**Exercise directions:**
Write out, word for word, every line in the data below from the one containing "Lunettes de soleil Gucci" to the one containing "Paupière qui tremble ?", both of them included.

━━━ The data ━━━

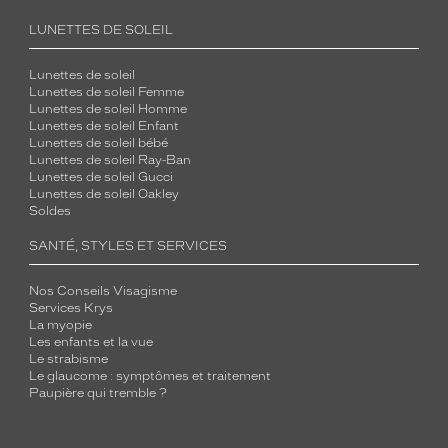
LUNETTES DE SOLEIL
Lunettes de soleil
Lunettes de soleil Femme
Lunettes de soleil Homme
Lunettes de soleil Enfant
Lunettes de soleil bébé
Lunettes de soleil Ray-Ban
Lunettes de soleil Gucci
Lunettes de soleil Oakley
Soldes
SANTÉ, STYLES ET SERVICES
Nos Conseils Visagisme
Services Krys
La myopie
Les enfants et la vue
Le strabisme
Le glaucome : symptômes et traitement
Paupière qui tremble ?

━━━
━━━ The data ━━━

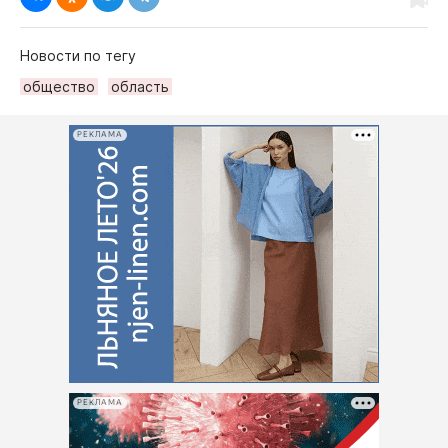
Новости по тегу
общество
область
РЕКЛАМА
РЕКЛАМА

━━━
━━━ The data ━━━

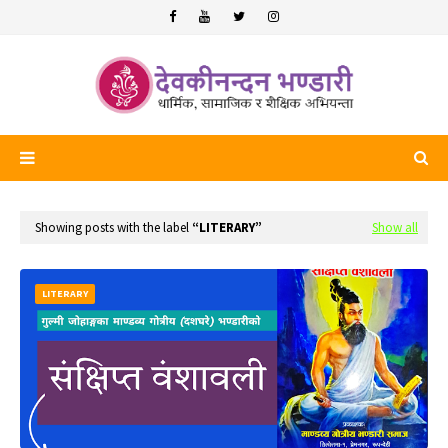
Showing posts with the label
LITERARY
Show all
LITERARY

━━━

**Exercise result:**
Lunettes de soleil Gucci
Lunettes de soleil Oakley
Soldes
SANTÉ, STYLES ET SERVICES
Nos Conseils Visagisme
Services Krys
La myopie
Les enfants et la vue
Le strabisme
Le glaucome : symptômes et traitement
Paupière qui tremble ?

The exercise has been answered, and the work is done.